Task item: Transcribe every entry exactly, leaving out any pictures.

Collected data

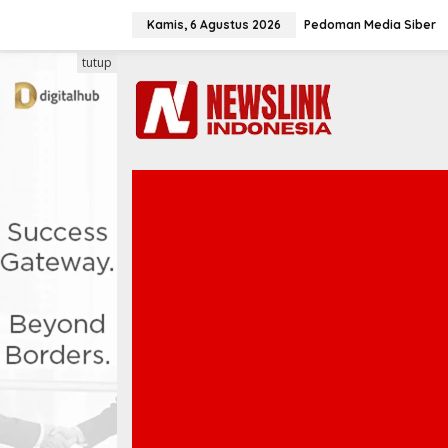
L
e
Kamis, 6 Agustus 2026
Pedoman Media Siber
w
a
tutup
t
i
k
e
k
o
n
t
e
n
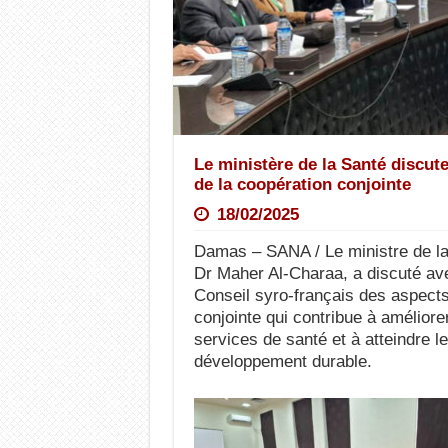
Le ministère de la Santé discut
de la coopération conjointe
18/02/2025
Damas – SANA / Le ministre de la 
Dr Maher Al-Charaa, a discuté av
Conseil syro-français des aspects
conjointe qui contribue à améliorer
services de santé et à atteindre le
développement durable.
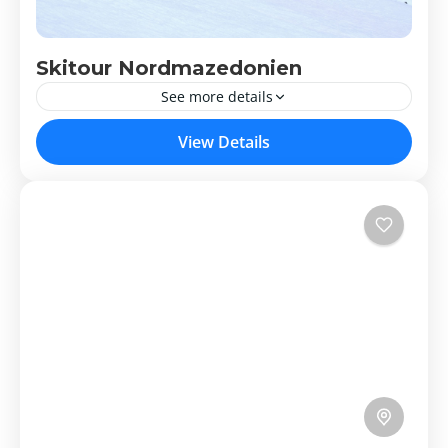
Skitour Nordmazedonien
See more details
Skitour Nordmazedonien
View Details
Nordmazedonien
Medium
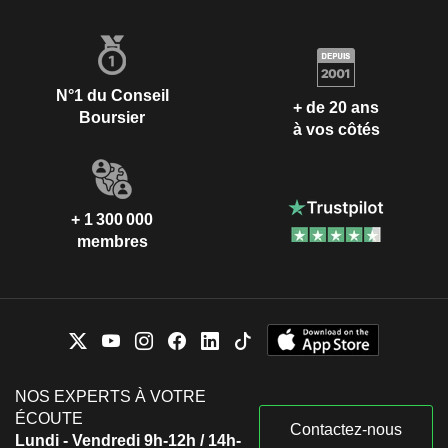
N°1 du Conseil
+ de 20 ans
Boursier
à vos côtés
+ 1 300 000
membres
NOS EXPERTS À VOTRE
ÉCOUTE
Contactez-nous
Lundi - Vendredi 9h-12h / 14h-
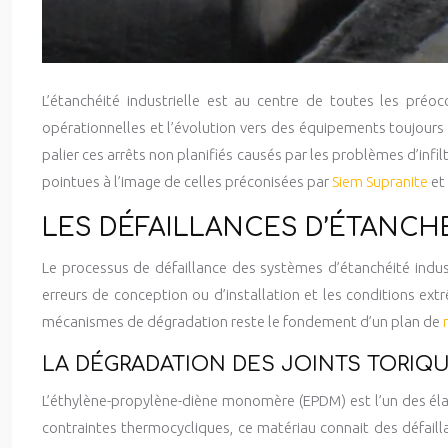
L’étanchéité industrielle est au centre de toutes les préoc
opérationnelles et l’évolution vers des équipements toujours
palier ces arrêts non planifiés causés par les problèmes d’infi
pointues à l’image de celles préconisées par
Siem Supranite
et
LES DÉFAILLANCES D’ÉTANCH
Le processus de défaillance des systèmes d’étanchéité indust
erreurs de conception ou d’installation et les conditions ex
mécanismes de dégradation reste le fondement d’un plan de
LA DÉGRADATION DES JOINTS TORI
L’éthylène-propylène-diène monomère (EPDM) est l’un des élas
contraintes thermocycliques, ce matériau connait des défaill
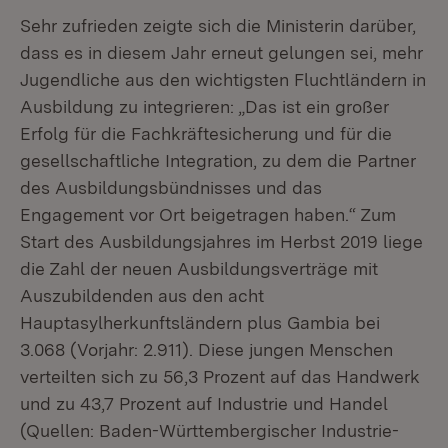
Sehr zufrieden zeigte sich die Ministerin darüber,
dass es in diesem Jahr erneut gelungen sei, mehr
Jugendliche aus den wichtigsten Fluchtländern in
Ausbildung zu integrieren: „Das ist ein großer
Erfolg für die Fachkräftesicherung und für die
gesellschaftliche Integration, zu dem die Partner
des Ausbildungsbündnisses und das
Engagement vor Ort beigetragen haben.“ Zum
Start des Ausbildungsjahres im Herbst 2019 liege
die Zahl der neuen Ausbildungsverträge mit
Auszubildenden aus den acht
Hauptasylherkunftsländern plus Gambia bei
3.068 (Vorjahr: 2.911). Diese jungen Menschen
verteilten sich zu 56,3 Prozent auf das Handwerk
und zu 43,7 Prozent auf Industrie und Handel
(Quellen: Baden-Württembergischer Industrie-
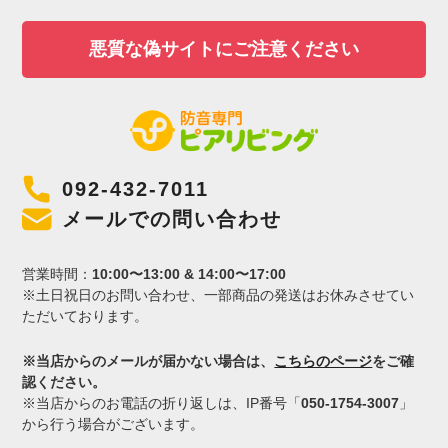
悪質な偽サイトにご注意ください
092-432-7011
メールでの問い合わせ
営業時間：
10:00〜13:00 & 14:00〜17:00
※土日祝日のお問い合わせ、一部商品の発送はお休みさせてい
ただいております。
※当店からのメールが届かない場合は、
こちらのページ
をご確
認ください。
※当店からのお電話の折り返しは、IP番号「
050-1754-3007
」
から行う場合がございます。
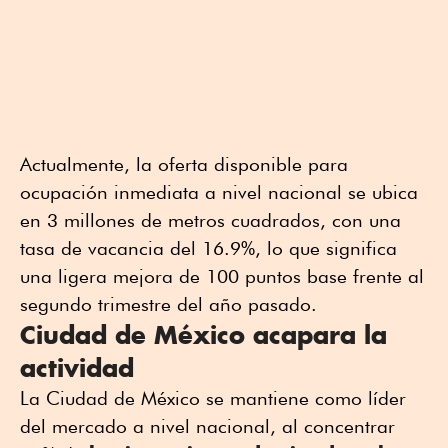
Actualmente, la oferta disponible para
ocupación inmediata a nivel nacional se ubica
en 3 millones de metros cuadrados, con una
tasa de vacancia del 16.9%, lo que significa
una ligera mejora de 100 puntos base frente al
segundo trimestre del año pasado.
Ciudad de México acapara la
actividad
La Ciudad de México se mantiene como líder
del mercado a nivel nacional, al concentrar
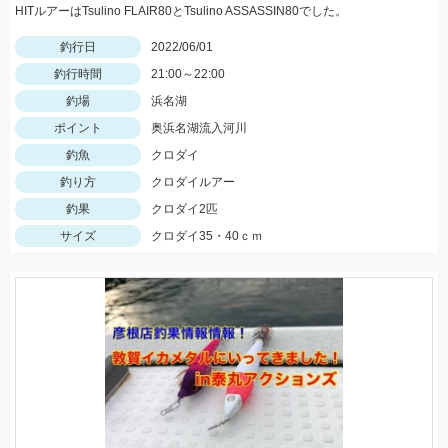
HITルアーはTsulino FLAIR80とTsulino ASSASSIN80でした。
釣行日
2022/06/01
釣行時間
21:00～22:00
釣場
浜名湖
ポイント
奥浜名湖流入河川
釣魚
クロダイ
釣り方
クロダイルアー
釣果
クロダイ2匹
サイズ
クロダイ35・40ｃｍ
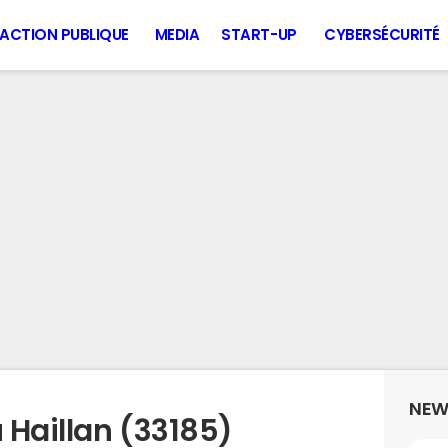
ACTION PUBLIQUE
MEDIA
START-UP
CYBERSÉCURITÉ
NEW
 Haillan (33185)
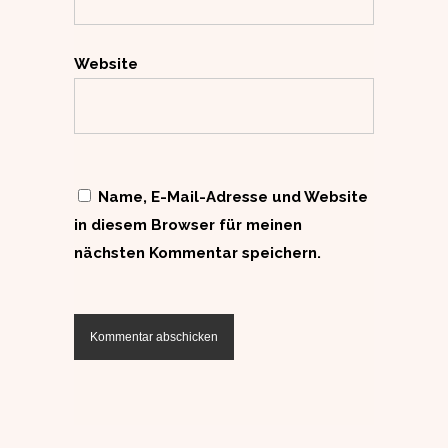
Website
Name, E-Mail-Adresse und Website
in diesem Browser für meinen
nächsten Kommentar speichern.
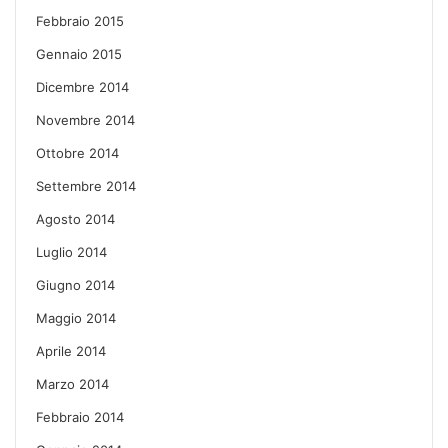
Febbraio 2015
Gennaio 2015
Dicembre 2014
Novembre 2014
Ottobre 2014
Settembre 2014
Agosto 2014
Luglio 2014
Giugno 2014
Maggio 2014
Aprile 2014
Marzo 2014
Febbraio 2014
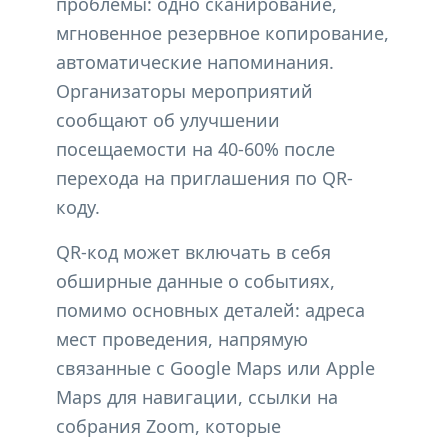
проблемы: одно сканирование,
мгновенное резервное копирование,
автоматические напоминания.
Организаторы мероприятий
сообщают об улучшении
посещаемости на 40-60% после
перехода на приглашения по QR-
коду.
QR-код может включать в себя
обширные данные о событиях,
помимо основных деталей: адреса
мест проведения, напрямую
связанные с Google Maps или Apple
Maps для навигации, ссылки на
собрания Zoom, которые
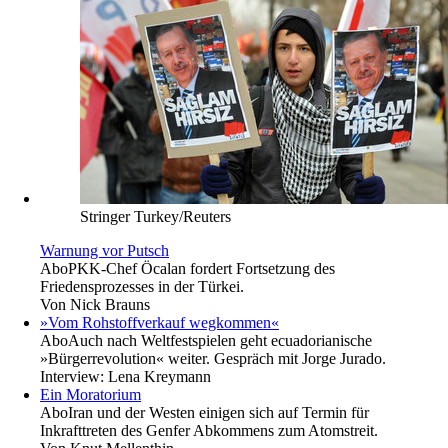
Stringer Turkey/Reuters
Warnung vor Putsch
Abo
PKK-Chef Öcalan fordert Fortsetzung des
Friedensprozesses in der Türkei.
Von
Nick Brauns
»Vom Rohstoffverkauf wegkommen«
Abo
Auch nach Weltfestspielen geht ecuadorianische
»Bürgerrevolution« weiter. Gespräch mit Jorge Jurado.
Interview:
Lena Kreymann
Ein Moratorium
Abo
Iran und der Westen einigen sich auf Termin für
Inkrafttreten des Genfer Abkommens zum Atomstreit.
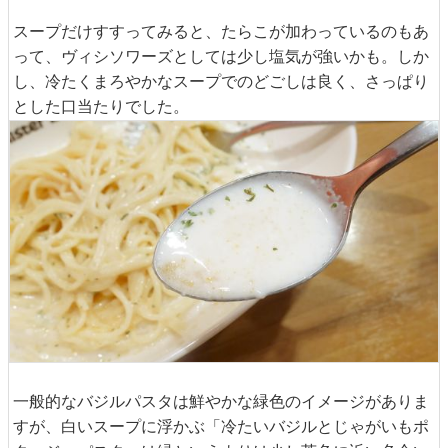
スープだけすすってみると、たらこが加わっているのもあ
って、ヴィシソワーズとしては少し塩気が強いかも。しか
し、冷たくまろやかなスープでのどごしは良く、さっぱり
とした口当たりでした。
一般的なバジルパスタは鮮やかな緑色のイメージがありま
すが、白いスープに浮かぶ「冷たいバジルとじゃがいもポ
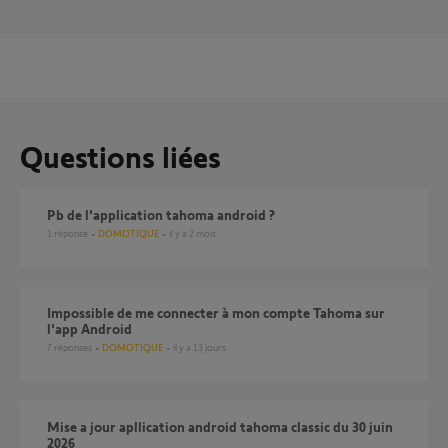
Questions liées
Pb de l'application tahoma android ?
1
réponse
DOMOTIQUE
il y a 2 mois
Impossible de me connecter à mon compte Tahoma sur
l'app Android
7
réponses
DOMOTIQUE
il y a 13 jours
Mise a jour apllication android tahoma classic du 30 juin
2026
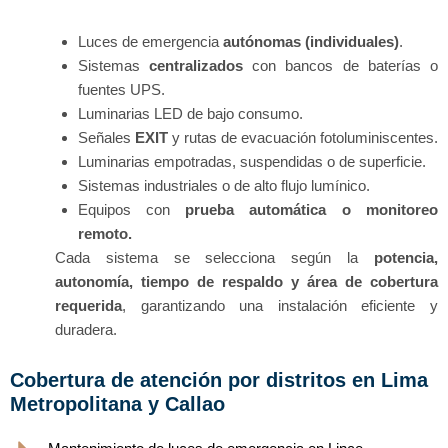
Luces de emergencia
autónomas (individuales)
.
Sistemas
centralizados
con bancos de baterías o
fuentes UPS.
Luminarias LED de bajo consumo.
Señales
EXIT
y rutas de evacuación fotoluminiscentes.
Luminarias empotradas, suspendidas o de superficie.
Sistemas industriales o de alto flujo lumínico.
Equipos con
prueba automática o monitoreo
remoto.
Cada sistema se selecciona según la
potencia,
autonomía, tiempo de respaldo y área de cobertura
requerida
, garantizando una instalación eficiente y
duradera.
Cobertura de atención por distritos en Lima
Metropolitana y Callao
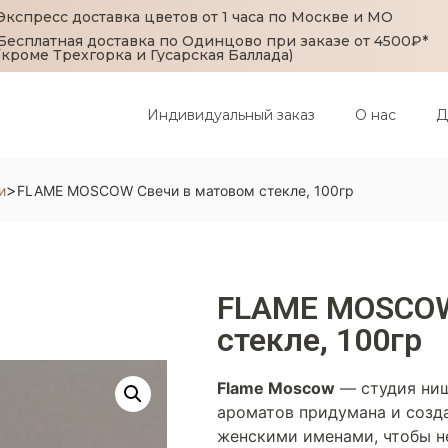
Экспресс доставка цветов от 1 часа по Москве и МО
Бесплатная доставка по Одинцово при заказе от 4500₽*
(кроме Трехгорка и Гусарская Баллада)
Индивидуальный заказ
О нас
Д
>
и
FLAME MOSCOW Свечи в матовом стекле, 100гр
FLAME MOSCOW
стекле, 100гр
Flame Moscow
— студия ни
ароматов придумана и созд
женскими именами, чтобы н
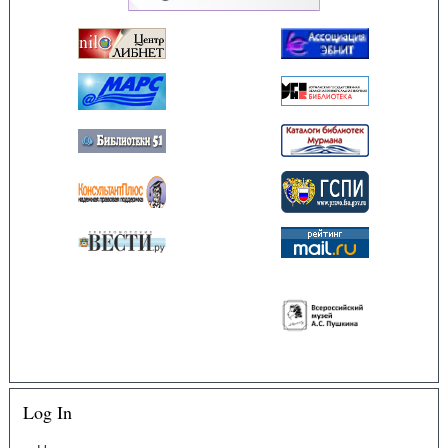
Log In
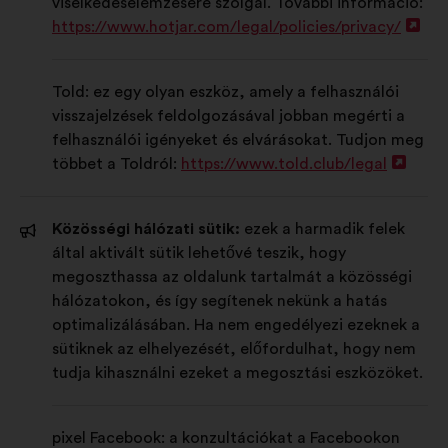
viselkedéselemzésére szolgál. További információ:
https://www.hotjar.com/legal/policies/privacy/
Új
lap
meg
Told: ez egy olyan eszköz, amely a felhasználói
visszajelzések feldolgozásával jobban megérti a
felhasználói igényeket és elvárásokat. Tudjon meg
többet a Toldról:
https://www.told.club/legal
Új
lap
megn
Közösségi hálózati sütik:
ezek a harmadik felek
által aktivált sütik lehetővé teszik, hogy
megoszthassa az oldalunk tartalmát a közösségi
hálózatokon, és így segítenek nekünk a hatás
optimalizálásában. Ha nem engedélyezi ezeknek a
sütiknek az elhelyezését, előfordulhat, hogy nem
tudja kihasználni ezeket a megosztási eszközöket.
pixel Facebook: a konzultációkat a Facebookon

Output for this task:
L
e
Kamis, 6 Agustus 2026
Pedoman Media Siber
w
a
tutup
t
i
k
e
k
o
n
t
e
n
Le ministère de la Santé discut
de la coopération conjointe
18/02/2025
Damas – SANA / Le ministre de la 
Dr Maher Al-Charaa, a discuté av
Conseil syro-français des aspects
conjointe qui contribue à améliorer
services de santé et à atteindre le
développement durable.
Skitour Nordmazedonien
See more details
Skitour Nordmazedonien
View Details
Nordmazedonien
Medium
N°1 du Conseil
+ de 20 ans
Boursier
à vos côtés
+ 1 300 000
membres
NOS EXPERTS À VOTRE
ÉCOUTE
Contactez-nous
Lundi - Vendredi 9h-12h / 14h-
L’étanchéité industrielle est au centre de toutes les préoc
opérationnelles et l’évolution vers des équipements toujours
palier ces arrêts non planifiés causés par les problèmes d’infi
pointues à l’image de celles préconisées par
Siem Supranite
et
LES DÉFAILLANCES D’ÉTANCH
Le processus de défaillance des systèmes d’étanchéité indust
erreurs de conception ou d’installation et les conditions ex
mécanismes de dégradation reste le fondement d’un plan de
LA DÉGRADATION DES JOINTS TORI
L’éthylène-propylène-diène monomère (EPDM) est l’un des élas
contraintes thermocycliques, ce matériau connait des défaill
Sehr zufrieden zeigte sich die Ministerin darüber,
dass es in diesem Jahr erneut gelungen sei, mehr
Jugendliche aus den wichtigsten Fluchtländern in
Ausbildung zu integrieren: „Das ist ein großer
Erfolg für die Fachkräftesicherung und für die
gesellschaftliche Integration, zu dem die Partner
des Ausbildungsbündnisses und das
Engagement vor Ort beigetragen haben.“ Zum
Start des Ausbildungsjahres im Herbst 2019 liege
die Zahl der neuen Ausbildungsverträge mit
Auszubildenden aus den acht
Hauptasylherkunftsländern plus Gambia bei
3.068 (Vorjahr: 2.911). Diese jungen Menschen
verteilten sich zu 56,3 Prozent auf das Handwerk
und zu 43,7 Prozent auf Industrie und Handel
(Quellen: Baden-Württembergischer Industrie-
悪質な偽サイトにご注意ください
092-432-7011
メールでの問い合わせ
営業時間：
10:00〜13:00 & 14:00〜17:00
※土日祝日のお問い合わせ、一部商品の発送はお休みさせてい
ただいております。
※当店からのメールが届かない場合は、
こちらのページ
をご確
認ください。
※当店からのお電話の折り返しは、IP番号「
050-1754-3007
」
から行う場合がございます。
Actualmente, la oferta disponible para
ocupación inmediata a nivel nacional se ubica
en 3 millones de metros cuadrados, con una
tasa de vacancia del 16.9%, lo que significa
una ligera mejora de 100 puntos base frente al
segundo trimestre del año pasado.
Ciudad de México acapara la
actividad
La Ciudad de México se mantiene como líder
del mercado a nivel nacional, al concentrar
HITルアーはTsulino FLAIR80とTsulino ASSASSIN80でした。
釣行日
2022/06/01
釣行時間
21:00～22:00
釣場
浜名湖
ポイント
奥浜名湖流入河川
釣魚
クロダイ
釣り方
クロダイルアー
釣果
クロダイ2匹
サイズ
クロダイ35・40ｃｍ
ACTION PUBLIQUE
MEDIA
START-UP
CYBERSÉCURITÉ
NEW
 Haillan (33185)
Website
Name, E-Mail-Adresse und Website
in diesem Browser für meinen
nächsten Kommentar speichern.
Febbraio 2015
Gennaio 2015
Dicembre 2014
Novembre 2014
Ottobre 2014
Settembre 2014
Agosto 2014
Luglio 2014
Giugno 2014
Maggio 2014
Aprile 2014
Marzo 2014
Febbraio 2014
проблемы: одно сканирование,
мгновенное резервное копирование,
автоматические напоминания.
Организаторы мероприятий
сообщают об улучшении
посещаемости на 40-60% после
перехода на приглашения по QR-
коду.
QR-код может включать в себя
обширные данные о событиях,
помимо основных деталей: адреса
мест проведения, напрямую
связанные с Google Maps или Apple
Maps для навигации, ссылки на
собрания Zoom, которые
Stringer Turkey/Reuters
Warnung vor Putsch
Abo
PKK-Chef Öcalan fordert Fortsetzung des
Friedensprozesses in der Türkei.
Von
Nick Brauns
»Vom Rohstoffverkauf wegkommen«
Abo
Auch nach Weltfestspielen geht ecuadorianische
»Bürgerrevolution« weiter. Gespräch mit Jorge Jurado.
Interview:
Lena Kreymann
Ein Moratorium
Abo
Iran und der Westen einigen sich auf Termin für
Inkrafttreten des Genfer Abkommens zum Atomstreit.
スープだけすすってみると、たらこが加わっているのもあ
って、ヴィシソワーズとしては少し塩気が強いかも。しか
し、冷たくまろやかなスープでのどごしは良く、さっぱり
とした口当たりでした。
一般的なバジルパスタは鮮やかな緑色のイメージがありま
すが、白いスープに浮かぶ「冷たいバジルとじゃがいもポ
Questions liées
Pb de l'application tahoma android ?
1
réponse
DOMOTIQUE
il y a 2 mois
Impossible de me connecter à mon compte Tahoma sur
l'app Android
7
réponses
DOMOTIQUE
il y a 13 jours
Mise a jour apllication android tahoma classic du 30 juin
2026
Luces de emergencia
autónomas (individuales)
.
Sistemas
centralizados
con bancos de baterías o
fuentes UPS.
Luminarias LED de bajo consumo.
Señales
EXIT
y rutas de evacuación fotoluminiscentes.
Luminarias empotradas, suspendidas o de superficie.
Sistemas industriales o de alto flujo lumínico.
Equipos con
prueba automática o monitoreo
remoto.
Cada sistema se selecciona según la
potencia,
autonomía, tiempo de respaldo y área de cobertura
requerida
, garantizando una instalación eficiente y
duradera.
Cobertura de atención por distritos en Lima
Metropolitana y Callao
Экспресс доставка цветов от 1 часа по Москве и МО
Бесплатная доставка по Одинцово при заказе от 4500₽*
(кроме Трехгорка и Гусарская Баллада)
Индивидуальный заказ
О нас
Д
>
и
FLAME MOSCOW Свечи в матовом стекле, 100гр
FLAME MOSCOW
стекле, 100гр
Flame Moscow
— студия ни
ароматов придумана и созд
женскими именами, чтобы н
Log In
viselkedéselemzésére szolgál. További információ:
https://www.hotjar.com/legal/policies/privacy/
Új
lap
meg
Told: ez egy olyan eszköz, amely a felhasználói
visszajelzések feldolgozásával jobban megérti a
felhasználói igényeket és elvárásokat. Tudjon meg
többet a Toldról:
https://www.told.club/legal
Új
lap
megn
Közösségi hálózati sütik:
ezek a harmadik felek
által aktivált sütik lehetővé teszik, hogy
megoszthassa az oldalunk tartalmát a közösségi
hálózatokon, és így segítenek nekünk a hatás
optimalizálásában. Ha nem engedélyezi ezeknek a
sütiknek az elhelyezését, előfordulhat, hogy nem
tudja kihasználni ezeket a megosztási eszközöket.
pixel Facebook: a konzultációkat a Facebookon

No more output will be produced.